97th ESA Annual Meeting (August 5 -- 10, 2012)

COS 186-7 - Quantifying the transition in composition and function in eastern hemlock forests impacted by hemlock woolly adelgid

Friday, August 10, 2012: 10:10 AM
E143, Oregon Convention Center
Katherine L. Martin, Department of Ecosystem Science and Management, The Pennsylvania State University and P. Charles Goebel, School of Environment and Natural Resources, The Ohio State University, Wooster, OH
Background/Question/Methods

An invasive insect pest, hemlock woolly adelgid, (Adelges tsugae, HWA), is causing the loss of a unique ecosystem across an expanding portion of the forests of eastern North American. Eastern hemlock (Tsuga canadensis, hemlock) is an often cited example of a foundation species that regulates microclimate as well as energy and nutrient cycles. As these ecosystems are structured by a few strong interactions, ecological theory predicts the loss of foundation species results in a rapid shift to an alternate state. However, a quantified understanding of the influence of foundation species and alternate state transitions that results from their loss are not well understood. We investigated 38 hemlock riparian forests across the central Appalachians in Virginia, West Virginia, and Ohio, representing a chronosequence of HWA invasion. Specifically, we wanted to determine: 1. How does hemlock regulate community composition and function in forests that remain un-invaded in Ohio? 2. Does HWA impact forests differently across physiographic and environmental gradients? 3. How does composition and function shift with hemlock mortality?

Results/Conclusions

Hemlock is the dominant influence on forest diversity, productivity, and resource availability, but this is rapidly changing. Structural equation modeling (SEM) identified hemlock’s strong, negative influence on vegetation diversity in all strata, as well as light availability and leaf litter biomass (productivity).

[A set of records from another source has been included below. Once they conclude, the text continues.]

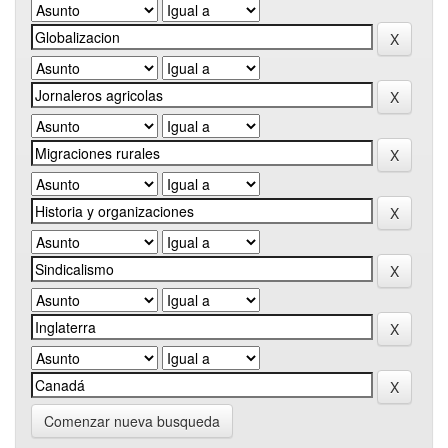
Comenzar nueva busqueda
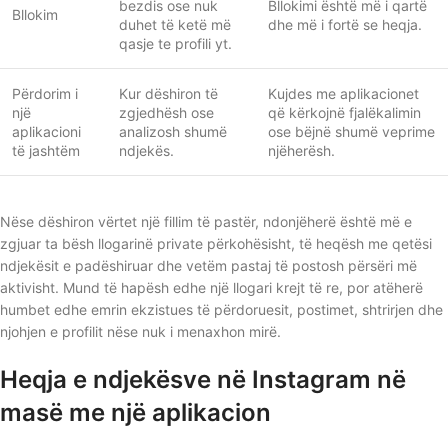
bezdis ose nuk
Bllokimi është më i qartë
Bllokim
duhet të ketë më
dhe më i fortë se heqja.
qasje te profili yt.
Përdorim i
Kur dëshiron të
Kujdes me aplikacionet
një
zgjedhësh ose
që kërkojnë fjalëkalimin
aplikacioni
analizosh shumë
ose bëjnë shumë veprime
të jashtëm
ndjekës.
njëherësh.
Nëse dëshiron vërtet një fillim të pastër, ndonjëherë është më e
zgjuar ta bësh llogarinë private përkohësisht, të heqësh me qetësi
ndjekësit e padëshiruar dhe vetëm pastaj të postosh përsëri më
aktivisht. Mund të hapësh edhe një llogari krejt të re, por atëherë
humbet edhe emrin ekzistues të përdoruesit, postimet, shtrirjen dhe
njohjen e profilit nëse nuk i menaxhon mirë.
Heqja e ndjekësve në Instagram në
masë me një aplikacion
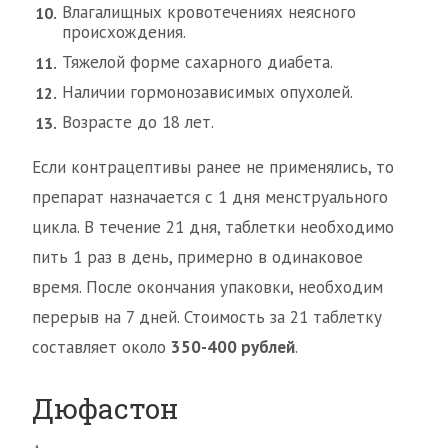
Влагалищных кровотечениях неясного
происхождения.
Тяжелой форме сахарного диабета.
Наличии гормонозависимых опухолей.
Возрасте до 18 лет.
Если контрацептивы ранее не применялись, то
препарат назначается с 1 дня менструального
цикла. В течение 21 дня, таблетки необходимо
пить 1 раз в день, примерно в одинаковое
время. После окончания упаковки, необходим
перерыв на 7 дней. Стоимость за 21 таблетку
составляет около
350-400 рублей
.
Дюфастон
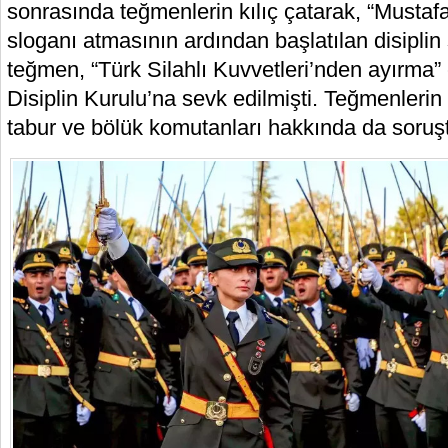
sonrasında teğmenlerin kılıç çatarak, “Mustafa
sloganı atmasının ardından başlatılan disipli
teğmen, “Türk Silahlı Kuvvetleri’nden ayırma”
Disiplin Kurulu’na sevk edilmişti. Teğmenlerin 
tabur ve bölük komutanları hakkında da soruşt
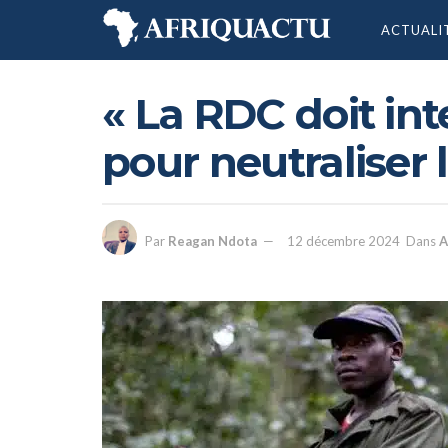
ACTUALI
« La RDC doit inte
pour neutraliser 
Par
Reagan Ndota
12 décembre 2024
Dans
A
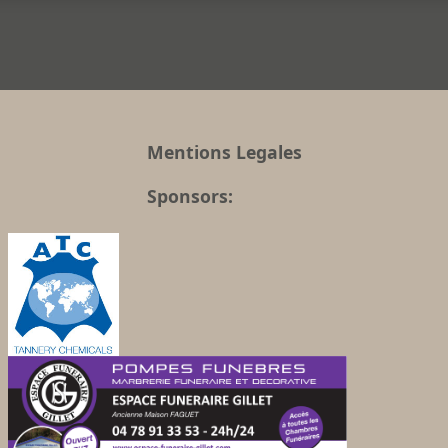
Mentions Legales
Sponsors:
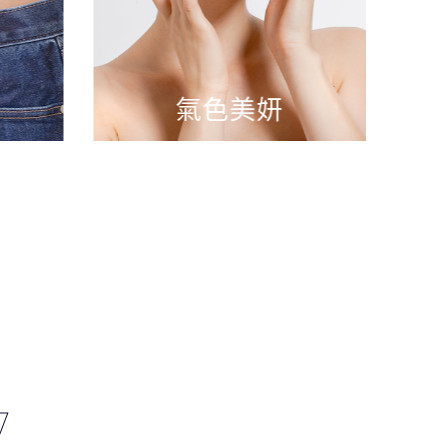
氣色美妍
y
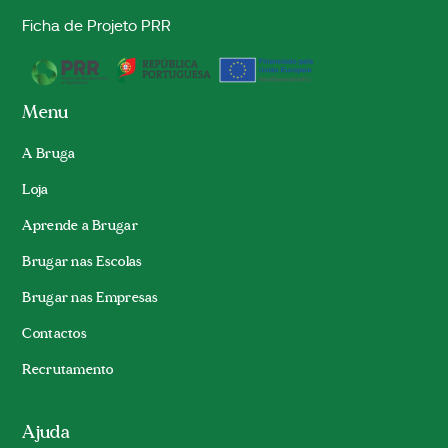
Ficha de Projeto PRR
Menu
A Bruga
Loja
Aprende a Brugar
Brugar nas Escolas
Brugar nas Empresas
Contactos
Recrutamento
Ajuda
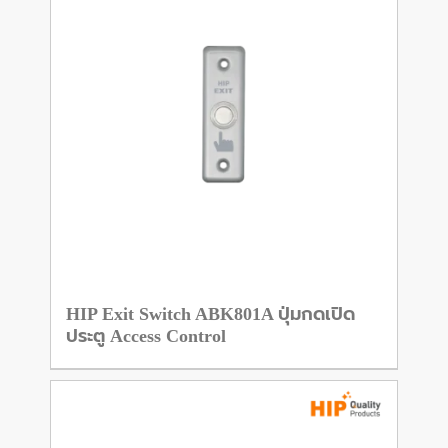
HIP Exit Switch ABK801A ปุ่มกดเปิด
ประตู Access Control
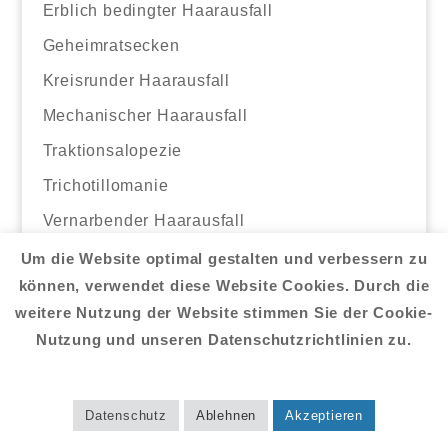
Erblich bedingter Haarausfall
Geheimratsecken
Kreisrunder Haarausfall
Mechanischer Haarausfall
Traktionsalopezie
Trichotillomanie
Vernarbender Haarausfall
Um die Website optimal gestalten und verbessern zu
können, verwendet diese Website Cookies. Durch die
Haarverpflanzung
weitere Nutzung der Website stimmen Sie der Cookie-
Techniken
Nutzung und unseren Datenschutzrichtlinien zu.
ARTAS Methode
CHOI Methode
Datenschutz
Ablehnen
Akzeptieren
DHI Methode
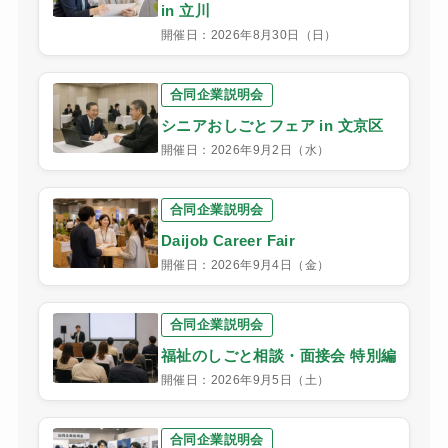
in 立川
開催日：2026年8月30日（日）
合同企業説明会
シニアおしごとフェア in 文京区
開催日：2026年9月2日（水）
合同企業説明会
Daijob Career Fair
開催日：2026年9月4日（金）
合同企業説明会
福祉のしごと相談・面接会 特別編
開催日：2026年9月5日（土）
合同企業説明会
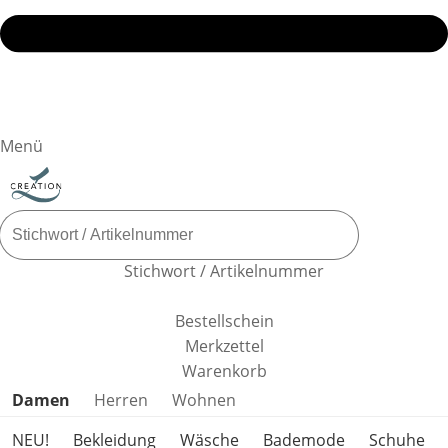
Menü
Stichwort / Artikelnummer
Bestellschein
Merkzettel
Warenkorb
Produktkategorien überspringen
Damen
Herren
Wohnen
NEU!
Bekleidung
Wäsche
Bademode
Schuhe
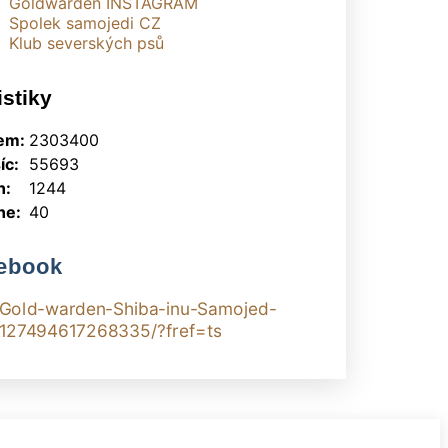
Goldwarden INSTAGRAM
Spolek samojedi CZ
Klub severských psů
istiky
em:
2303400
íc:
55693
n:
1244
ne:
40
ebook
Gold-warden-Shiba-inu-Samojed-
127494617268335/?fref=ts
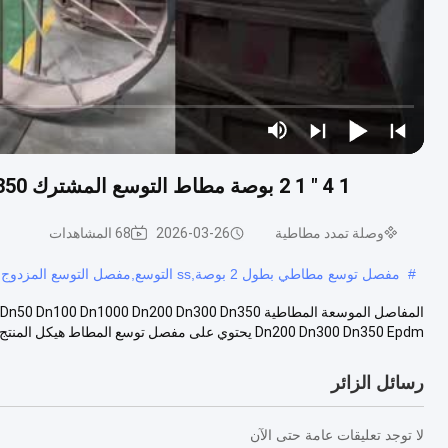
1 4 " 1 2 بوصة مطاط التوسع المشترك Dn50 Dn100 Dn1000 Dn200 Dn300 Dn350 فلنج Pn80
وصلة تمدد مطاطية
2026-03-26
68 المشاهدات
#
مفصل توسع مطاطي بطول 2 بوصة,ss التوسع,مفصل التوسع المزدوج
Dn200 Dn300 Dn350 Epdm يحتوي على مفصل توسع المطاط هيكل المنتج مطاط داخلي وخا...
رسائل الزائر
لا توجد تعليقات عامة حتى الآن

Yet, these connections are re-organizing as hemlock declines. SEM of hemlock decline across the central Appalachians indicate that the impacts of HWA are initially slowed by increased elevation and physiographic positions that receive less incident radiation (northerly aspects and steeper slopes), but the time of HWA presence is the most influential factor in decline. Our analyses indicate no evidence of resistance to HWA and no difference in its impacts on local scales in transects moving from small streams upslope.  Hemlock continues to dominate the over and understory communities in sites impacted for decades, although it is in severe decline. While functional shifts occur rapidly, multiple response permutation procedure (MRPP) did not detect any difference in overstory or community composition in sites impacted by HWA for decades.  Thus, functional processes will continue to fluctuate as forest composition continues to shift in multiple directions across the range, due to environemtnal gradients, as well as the influence of Rhododendron maxima, a native evergreen shrub.